»»

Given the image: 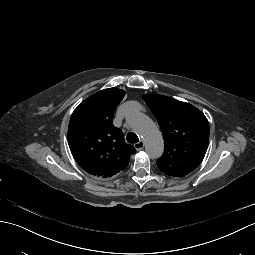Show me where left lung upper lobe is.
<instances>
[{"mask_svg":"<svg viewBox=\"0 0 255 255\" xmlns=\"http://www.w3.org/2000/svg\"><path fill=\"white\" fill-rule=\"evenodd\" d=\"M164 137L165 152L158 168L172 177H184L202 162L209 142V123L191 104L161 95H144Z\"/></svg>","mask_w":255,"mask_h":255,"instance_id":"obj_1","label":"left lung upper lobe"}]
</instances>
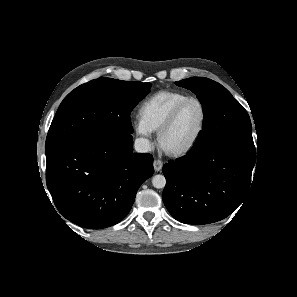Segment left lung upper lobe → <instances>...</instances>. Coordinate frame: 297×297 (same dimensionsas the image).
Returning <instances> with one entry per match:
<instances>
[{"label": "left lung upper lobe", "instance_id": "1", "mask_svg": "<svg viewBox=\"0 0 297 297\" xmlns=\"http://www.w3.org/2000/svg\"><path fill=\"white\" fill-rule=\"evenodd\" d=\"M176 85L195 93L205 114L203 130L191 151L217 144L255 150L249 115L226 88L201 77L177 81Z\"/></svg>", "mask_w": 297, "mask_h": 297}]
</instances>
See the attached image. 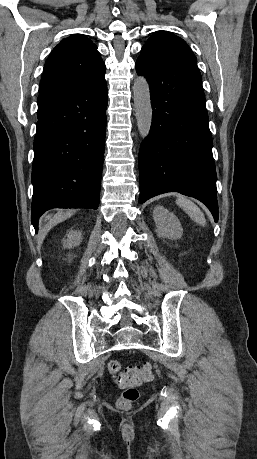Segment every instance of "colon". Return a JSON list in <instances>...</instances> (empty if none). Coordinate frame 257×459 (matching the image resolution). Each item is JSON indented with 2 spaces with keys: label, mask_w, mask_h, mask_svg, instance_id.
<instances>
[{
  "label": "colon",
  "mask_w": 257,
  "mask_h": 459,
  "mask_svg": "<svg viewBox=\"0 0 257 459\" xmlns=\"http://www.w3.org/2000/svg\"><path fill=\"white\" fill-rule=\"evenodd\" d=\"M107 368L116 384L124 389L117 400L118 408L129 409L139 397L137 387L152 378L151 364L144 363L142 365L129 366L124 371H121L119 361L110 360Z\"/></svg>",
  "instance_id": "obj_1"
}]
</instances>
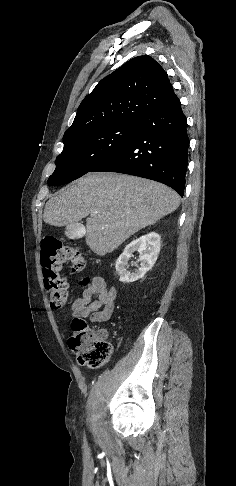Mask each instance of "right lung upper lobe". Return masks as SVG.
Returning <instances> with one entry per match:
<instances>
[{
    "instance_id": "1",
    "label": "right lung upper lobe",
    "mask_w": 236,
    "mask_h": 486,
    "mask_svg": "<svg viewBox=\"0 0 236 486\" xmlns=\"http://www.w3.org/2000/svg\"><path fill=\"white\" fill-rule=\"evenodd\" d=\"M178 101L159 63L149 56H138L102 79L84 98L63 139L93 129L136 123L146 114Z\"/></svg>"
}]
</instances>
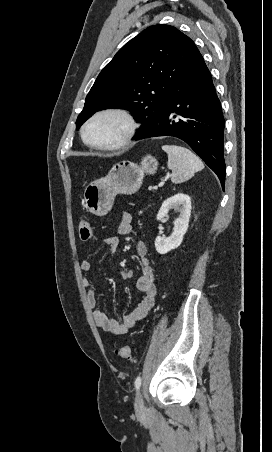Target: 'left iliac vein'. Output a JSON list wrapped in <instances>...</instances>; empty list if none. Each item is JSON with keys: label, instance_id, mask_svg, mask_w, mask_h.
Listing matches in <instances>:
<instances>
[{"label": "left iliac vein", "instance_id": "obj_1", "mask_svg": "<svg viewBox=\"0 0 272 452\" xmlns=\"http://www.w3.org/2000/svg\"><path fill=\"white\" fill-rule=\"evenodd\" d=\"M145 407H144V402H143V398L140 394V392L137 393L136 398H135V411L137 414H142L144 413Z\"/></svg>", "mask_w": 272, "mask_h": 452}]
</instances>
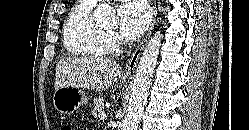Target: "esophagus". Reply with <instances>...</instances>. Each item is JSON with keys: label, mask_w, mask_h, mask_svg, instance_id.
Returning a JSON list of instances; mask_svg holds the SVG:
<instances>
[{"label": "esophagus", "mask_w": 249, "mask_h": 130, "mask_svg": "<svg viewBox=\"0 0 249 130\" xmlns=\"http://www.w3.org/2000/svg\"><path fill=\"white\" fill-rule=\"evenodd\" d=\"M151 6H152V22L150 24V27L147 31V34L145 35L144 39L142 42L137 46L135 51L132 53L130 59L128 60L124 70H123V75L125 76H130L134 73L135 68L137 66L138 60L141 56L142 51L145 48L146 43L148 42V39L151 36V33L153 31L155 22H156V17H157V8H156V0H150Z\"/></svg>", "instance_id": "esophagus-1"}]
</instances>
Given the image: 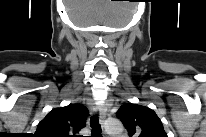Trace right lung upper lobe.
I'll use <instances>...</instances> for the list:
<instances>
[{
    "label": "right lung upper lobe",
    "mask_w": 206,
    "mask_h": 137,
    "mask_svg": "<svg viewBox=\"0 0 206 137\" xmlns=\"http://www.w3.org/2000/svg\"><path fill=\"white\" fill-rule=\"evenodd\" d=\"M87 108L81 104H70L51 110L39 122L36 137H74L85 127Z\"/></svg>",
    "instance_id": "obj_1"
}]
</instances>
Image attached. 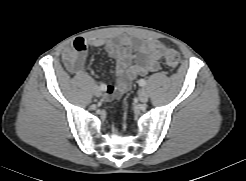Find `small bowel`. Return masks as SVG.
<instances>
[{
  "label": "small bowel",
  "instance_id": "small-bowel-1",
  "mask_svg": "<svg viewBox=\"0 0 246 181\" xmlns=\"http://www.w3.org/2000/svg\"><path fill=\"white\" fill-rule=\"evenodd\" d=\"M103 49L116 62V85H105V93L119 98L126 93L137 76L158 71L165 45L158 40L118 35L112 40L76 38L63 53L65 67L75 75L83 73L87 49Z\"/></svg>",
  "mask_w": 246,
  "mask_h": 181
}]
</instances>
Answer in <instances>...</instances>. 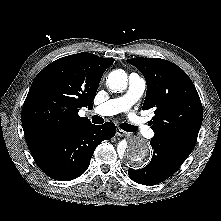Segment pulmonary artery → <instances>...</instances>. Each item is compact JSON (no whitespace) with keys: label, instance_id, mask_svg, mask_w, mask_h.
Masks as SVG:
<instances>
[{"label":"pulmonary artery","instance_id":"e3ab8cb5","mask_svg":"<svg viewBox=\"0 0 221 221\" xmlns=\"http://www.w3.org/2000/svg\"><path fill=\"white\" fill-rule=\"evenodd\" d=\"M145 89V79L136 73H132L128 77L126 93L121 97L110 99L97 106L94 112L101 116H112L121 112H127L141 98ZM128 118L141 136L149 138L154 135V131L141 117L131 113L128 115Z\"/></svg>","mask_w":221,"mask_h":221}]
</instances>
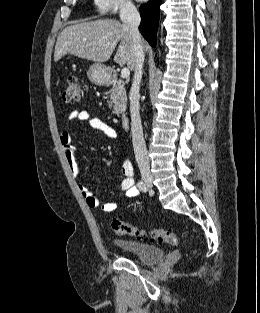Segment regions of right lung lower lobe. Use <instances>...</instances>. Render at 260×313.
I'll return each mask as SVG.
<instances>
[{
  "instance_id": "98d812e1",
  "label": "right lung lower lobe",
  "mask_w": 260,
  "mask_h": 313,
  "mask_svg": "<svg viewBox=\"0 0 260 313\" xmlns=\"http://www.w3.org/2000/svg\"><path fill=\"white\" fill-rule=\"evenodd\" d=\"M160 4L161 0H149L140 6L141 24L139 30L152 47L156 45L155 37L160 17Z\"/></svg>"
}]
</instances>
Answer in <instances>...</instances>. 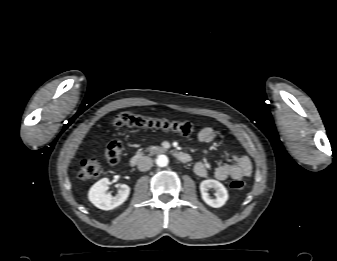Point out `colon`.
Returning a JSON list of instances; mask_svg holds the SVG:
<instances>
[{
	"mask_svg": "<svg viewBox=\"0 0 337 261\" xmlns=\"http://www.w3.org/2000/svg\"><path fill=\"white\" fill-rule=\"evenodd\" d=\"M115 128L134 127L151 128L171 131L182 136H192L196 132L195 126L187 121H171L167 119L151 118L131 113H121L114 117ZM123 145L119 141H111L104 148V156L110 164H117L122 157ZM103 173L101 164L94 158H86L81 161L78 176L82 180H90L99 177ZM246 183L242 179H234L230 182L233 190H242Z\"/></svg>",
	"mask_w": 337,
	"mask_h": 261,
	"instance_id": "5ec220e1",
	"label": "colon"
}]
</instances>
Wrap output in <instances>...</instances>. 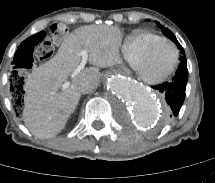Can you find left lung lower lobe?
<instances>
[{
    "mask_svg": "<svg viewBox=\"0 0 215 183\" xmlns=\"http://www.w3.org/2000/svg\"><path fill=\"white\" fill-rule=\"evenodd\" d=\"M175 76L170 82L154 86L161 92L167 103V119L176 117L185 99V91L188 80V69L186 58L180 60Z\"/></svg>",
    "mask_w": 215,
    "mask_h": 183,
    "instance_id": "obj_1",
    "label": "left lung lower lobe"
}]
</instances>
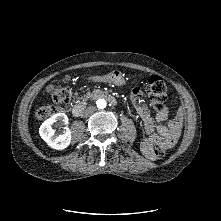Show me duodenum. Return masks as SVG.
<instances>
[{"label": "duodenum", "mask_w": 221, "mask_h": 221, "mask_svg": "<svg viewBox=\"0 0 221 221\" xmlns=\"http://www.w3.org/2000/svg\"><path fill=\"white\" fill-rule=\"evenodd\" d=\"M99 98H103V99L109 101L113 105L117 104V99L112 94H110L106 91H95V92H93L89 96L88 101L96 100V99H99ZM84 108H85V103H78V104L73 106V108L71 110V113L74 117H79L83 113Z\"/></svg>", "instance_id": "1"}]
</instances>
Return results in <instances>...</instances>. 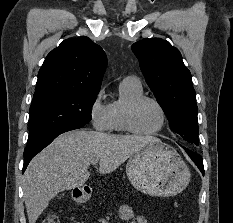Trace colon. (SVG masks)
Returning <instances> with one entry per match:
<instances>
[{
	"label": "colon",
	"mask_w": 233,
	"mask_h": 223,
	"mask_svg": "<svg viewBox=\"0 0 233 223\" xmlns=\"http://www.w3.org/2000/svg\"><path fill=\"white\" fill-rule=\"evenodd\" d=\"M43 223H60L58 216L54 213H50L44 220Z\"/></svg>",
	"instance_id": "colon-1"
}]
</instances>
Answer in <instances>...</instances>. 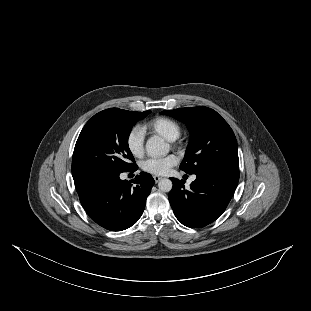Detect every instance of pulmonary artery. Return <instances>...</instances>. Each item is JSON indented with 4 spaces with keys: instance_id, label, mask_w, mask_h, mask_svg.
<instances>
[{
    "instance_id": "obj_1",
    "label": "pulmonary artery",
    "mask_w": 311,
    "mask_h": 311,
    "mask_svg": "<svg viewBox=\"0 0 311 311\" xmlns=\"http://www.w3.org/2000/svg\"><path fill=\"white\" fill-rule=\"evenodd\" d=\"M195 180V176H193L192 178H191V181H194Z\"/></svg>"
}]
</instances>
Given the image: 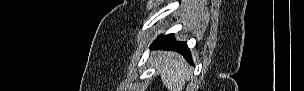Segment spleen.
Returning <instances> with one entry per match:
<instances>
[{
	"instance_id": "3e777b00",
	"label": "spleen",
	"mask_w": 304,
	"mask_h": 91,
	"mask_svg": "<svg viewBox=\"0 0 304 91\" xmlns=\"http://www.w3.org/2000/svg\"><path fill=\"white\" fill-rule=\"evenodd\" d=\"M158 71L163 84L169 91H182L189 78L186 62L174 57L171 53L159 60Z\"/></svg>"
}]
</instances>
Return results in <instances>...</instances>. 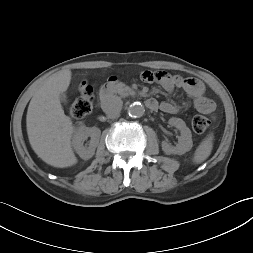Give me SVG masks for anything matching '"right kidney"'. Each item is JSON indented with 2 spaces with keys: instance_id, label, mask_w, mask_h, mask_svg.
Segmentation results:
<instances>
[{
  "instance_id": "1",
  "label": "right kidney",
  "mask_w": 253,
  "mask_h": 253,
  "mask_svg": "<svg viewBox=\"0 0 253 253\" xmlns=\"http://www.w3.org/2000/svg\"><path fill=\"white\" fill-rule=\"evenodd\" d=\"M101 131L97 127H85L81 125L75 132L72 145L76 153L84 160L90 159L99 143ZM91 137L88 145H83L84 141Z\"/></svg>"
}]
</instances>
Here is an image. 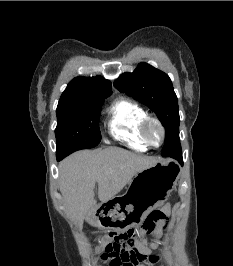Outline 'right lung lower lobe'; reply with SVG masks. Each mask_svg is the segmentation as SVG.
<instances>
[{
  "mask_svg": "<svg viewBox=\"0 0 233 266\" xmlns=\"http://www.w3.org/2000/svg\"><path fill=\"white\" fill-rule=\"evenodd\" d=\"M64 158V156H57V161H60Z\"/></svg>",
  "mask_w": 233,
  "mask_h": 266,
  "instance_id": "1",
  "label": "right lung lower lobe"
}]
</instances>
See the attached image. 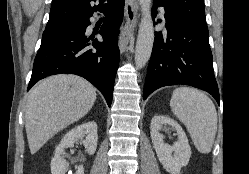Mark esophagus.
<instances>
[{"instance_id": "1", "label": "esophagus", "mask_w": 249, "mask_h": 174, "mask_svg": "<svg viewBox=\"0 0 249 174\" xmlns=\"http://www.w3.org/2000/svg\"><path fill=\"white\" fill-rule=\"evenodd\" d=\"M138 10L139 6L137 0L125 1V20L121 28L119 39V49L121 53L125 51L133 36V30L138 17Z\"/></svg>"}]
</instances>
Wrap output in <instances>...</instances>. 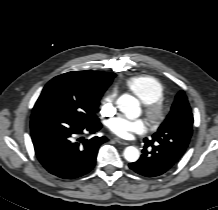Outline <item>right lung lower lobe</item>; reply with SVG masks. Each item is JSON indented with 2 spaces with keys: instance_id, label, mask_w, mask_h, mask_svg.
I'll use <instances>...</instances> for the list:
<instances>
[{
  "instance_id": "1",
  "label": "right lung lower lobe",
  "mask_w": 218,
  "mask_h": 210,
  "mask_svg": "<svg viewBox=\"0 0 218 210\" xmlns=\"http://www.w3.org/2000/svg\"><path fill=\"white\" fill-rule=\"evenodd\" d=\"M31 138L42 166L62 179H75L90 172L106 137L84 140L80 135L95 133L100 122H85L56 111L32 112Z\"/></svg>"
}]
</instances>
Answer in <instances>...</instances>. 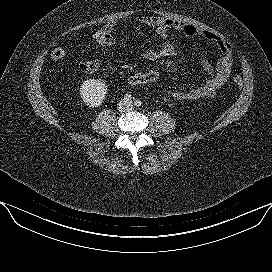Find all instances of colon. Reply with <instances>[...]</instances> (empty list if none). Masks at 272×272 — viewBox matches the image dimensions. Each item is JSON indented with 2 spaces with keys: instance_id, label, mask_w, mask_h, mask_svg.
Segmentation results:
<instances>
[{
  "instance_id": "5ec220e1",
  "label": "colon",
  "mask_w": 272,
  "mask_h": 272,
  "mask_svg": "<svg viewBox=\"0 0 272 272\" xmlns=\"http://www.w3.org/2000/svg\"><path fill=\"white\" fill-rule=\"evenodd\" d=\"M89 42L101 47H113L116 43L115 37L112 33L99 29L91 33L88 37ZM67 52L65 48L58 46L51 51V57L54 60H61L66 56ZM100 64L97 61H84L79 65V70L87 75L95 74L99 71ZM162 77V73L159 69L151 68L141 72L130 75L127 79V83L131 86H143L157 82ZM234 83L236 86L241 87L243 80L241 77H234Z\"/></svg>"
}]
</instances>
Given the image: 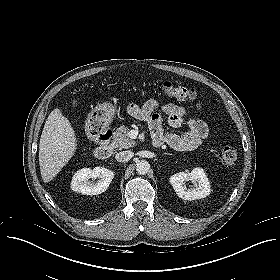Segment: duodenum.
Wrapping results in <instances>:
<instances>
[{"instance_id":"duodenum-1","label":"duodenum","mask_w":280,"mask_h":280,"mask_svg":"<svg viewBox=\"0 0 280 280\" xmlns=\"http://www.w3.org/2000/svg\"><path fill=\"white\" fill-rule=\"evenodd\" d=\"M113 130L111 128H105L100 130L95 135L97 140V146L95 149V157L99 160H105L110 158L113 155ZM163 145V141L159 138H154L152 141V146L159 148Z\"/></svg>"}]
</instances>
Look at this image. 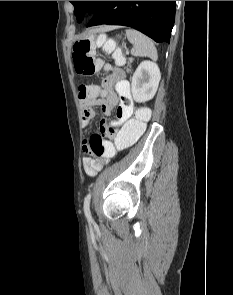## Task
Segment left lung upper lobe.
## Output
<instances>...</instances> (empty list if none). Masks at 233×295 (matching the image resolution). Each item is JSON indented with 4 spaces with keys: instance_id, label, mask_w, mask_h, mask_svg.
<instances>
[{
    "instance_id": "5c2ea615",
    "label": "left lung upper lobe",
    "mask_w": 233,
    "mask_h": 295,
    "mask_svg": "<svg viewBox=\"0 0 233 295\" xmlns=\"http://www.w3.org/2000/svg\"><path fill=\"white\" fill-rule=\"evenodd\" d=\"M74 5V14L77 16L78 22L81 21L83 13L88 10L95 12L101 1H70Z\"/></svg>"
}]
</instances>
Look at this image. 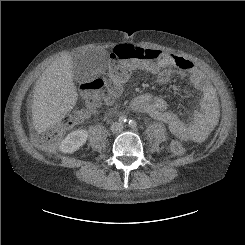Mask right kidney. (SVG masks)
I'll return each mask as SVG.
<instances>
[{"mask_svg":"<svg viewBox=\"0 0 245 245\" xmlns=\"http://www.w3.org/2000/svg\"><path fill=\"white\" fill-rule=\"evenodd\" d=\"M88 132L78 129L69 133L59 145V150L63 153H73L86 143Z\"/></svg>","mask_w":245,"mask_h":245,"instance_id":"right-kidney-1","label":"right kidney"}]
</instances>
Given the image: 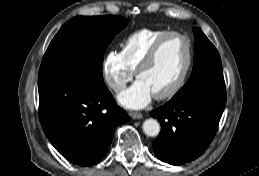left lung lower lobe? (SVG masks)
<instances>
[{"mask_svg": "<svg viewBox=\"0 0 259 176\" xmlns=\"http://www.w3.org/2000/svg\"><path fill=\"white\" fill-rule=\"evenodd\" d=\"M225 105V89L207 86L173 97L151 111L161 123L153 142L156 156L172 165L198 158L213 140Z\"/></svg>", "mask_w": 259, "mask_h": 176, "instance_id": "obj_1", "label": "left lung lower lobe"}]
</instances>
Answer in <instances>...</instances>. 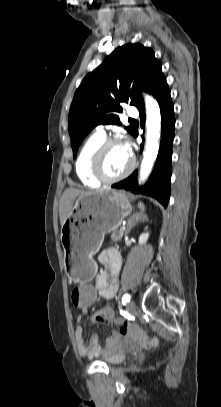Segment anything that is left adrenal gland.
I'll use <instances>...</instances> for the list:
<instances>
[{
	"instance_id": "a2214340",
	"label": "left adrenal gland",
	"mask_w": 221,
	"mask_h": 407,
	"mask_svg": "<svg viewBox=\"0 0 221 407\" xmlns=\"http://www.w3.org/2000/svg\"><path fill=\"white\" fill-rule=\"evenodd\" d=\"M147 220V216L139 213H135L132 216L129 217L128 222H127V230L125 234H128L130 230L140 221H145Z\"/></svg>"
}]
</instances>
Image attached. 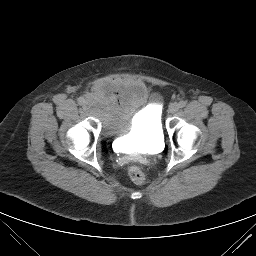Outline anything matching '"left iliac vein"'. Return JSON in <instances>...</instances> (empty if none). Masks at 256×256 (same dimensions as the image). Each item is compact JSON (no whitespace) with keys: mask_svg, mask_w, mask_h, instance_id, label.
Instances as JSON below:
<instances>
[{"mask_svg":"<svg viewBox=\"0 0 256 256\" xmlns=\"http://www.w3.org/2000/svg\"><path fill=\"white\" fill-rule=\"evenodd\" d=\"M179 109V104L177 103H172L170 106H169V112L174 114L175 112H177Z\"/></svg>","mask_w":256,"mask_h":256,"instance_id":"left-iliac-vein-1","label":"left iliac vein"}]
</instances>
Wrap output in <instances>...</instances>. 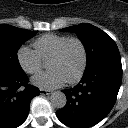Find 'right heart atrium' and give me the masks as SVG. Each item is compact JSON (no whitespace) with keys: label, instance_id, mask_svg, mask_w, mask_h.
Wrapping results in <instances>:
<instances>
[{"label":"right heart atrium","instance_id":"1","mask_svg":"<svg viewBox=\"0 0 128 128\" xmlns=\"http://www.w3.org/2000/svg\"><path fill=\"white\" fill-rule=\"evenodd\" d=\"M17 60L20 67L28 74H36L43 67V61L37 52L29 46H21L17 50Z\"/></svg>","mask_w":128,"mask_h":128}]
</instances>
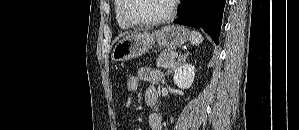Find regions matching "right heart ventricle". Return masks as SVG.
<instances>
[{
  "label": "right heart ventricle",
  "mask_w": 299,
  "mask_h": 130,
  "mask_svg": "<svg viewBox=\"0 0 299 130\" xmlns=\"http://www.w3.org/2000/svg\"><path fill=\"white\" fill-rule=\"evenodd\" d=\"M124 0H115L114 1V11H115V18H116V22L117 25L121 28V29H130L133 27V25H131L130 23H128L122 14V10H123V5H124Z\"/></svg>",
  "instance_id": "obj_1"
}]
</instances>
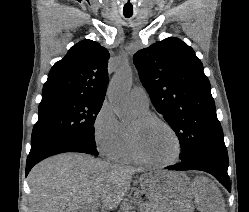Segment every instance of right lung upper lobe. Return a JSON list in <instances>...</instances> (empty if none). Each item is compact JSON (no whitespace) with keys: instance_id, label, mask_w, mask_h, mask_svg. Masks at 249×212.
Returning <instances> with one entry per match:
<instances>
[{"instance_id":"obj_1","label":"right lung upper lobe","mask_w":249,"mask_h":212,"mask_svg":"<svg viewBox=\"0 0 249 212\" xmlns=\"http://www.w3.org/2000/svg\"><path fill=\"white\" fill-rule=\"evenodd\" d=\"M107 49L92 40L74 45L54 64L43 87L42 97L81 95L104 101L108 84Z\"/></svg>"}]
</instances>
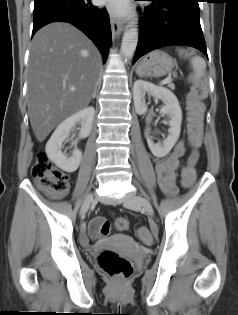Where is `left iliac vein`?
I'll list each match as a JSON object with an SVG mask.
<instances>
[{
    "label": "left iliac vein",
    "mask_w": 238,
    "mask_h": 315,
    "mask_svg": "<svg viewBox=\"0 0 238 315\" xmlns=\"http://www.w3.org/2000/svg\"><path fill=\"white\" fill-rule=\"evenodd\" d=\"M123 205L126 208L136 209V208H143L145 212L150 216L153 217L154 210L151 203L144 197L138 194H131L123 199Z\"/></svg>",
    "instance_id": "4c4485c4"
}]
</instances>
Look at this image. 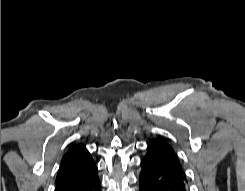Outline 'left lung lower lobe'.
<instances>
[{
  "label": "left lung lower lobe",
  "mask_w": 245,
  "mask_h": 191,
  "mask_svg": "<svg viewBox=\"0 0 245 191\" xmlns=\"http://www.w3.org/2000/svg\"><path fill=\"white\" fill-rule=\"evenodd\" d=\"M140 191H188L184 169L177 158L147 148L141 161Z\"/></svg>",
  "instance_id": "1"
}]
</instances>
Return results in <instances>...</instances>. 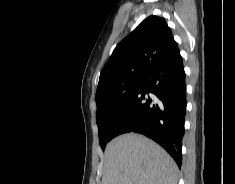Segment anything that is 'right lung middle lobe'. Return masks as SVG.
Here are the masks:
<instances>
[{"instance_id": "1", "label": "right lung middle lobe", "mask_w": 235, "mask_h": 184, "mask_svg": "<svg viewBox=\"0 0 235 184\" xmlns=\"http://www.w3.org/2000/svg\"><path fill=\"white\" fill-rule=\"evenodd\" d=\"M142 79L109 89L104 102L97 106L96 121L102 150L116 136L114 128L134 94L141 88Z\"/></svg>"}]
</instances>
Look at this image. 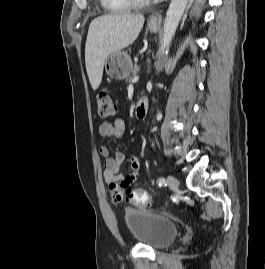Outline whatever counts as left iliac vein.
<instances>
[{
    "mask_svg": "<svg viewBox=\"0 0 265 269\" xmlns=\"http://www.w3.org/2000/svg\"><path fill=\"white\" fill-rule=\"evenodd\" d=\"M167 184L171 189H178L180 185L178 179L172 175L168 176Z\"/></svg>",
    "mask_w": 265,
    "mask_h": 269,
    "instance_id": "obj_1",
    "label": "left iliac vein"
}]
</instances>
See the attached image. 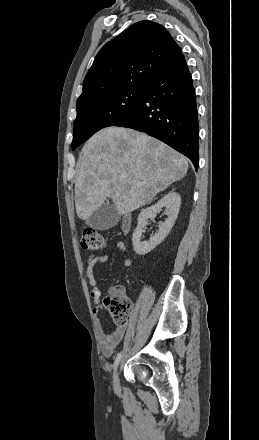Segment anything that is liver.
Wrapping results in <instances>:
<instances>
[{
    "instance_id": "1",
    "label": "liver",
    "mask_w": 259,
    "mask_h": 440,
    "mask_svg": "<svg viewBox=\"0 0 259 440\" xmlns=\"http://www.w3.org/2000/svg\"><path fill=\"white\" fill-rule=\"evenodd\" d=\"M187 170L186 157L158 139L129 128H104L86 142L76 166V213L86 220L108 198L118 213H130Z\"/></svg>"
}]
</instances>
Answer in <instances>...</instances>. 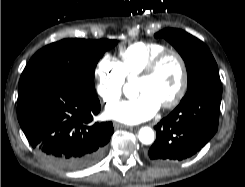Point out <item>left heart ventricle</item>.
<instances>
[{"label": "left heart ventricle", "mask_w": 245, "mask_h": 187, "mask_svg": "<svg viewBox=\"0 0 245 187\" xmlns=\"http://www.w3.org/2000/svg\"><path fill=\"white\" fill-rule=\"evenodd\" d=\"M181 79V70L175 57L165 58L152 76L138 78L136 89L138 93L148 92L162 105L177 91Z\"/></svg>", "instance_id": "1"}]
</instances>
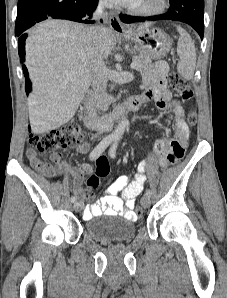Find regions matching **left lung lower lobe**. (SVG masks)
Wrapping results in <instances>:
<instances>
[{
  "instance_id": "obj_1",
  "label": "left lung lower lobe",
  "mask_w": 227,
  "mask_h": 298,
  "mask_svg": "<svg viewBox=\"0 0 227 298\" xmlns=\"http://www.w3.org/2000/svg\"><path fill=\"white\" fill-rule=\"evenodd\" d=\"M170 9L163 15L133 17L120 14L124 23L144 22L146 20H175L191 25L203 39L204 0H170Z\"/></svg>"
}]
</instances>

««

Your answer must be the lines from the one containing "Find regions matching **left" through the last line of the records, printed exactly with no pictures; please include both ends.

Find regions matching **left lung lower lobe**. (SVG masks)
Wrapping results in <instances>:
<instances>
[{
  "instance_id": "obj_1",
  "label": "left lung lower lobe",
  "mask_w": 227,
  "mask_h": 298,
  "mask_svg": "<svg viewBox=\"0 0 227 298\" xmlns=\"http://www.w3.org/2000/svg\"><path fill=\"white\" fill-rule=\"evenodd\" d=\"M170 9L163 15L133 17L120 14L124 23L144 22L146 20H175L191 25L203 39L204 0H170Z\"/></svg>"
}]
</instances>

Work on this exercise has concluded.